#### Supplied data ####
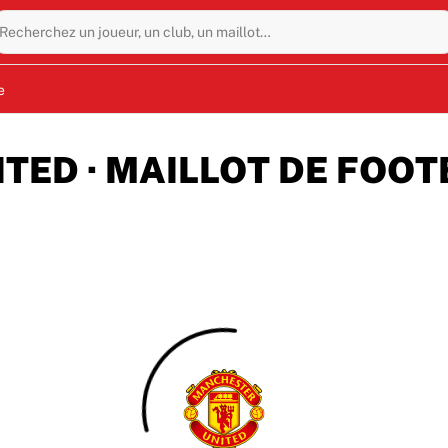
Recherchez un joueur, un club, un maillot…
e
ED · MAILLOT DE FOOT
####
Assignment:
Restate all of the material word for word. Keep out every picture.

The answer:
Recherchez un joueur, un club, un maillot…
e
ED · MAILLOT DE FOOT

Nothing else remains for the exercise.